◆ TASK DETAILS
Count up the lines in the listing below that hold "ومميزات", and answer with the total alone.

◆ TASK INPUTS
=-=-=

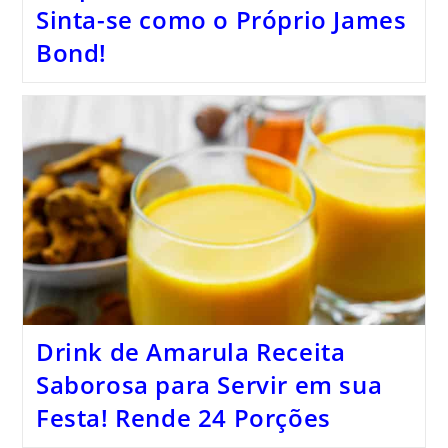
Sinta-se como o Próprio James
Bond!
Drink de Amarula Receita
Saborosa para Servir em sua
Festa! Rende 24 Porções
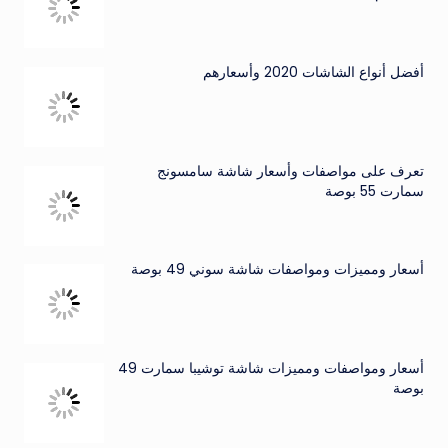
أفضل أنواع الشاشات 2020 وأسعارهم
تعرف على مواصفات وأسعار شاشة سامسونج
سمارت 55 بوصة
أسعار ومميزات ومواصفات شاشة سوني 49 بوصة
أسعار ومواصفات ومميزات شاشة توشيبا سمارت 49
بوصة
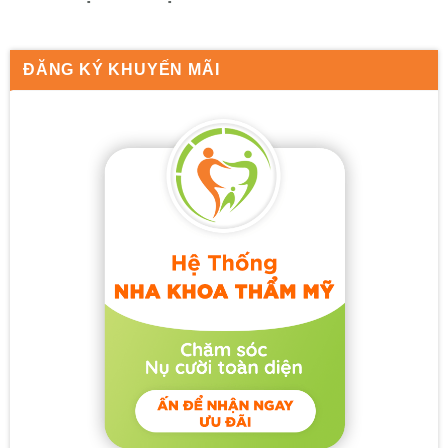
ĐĂNG KÝ KHUYẾN MÃI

=-=-=

◆ SOLUTION FOR THIS EXERCISE
2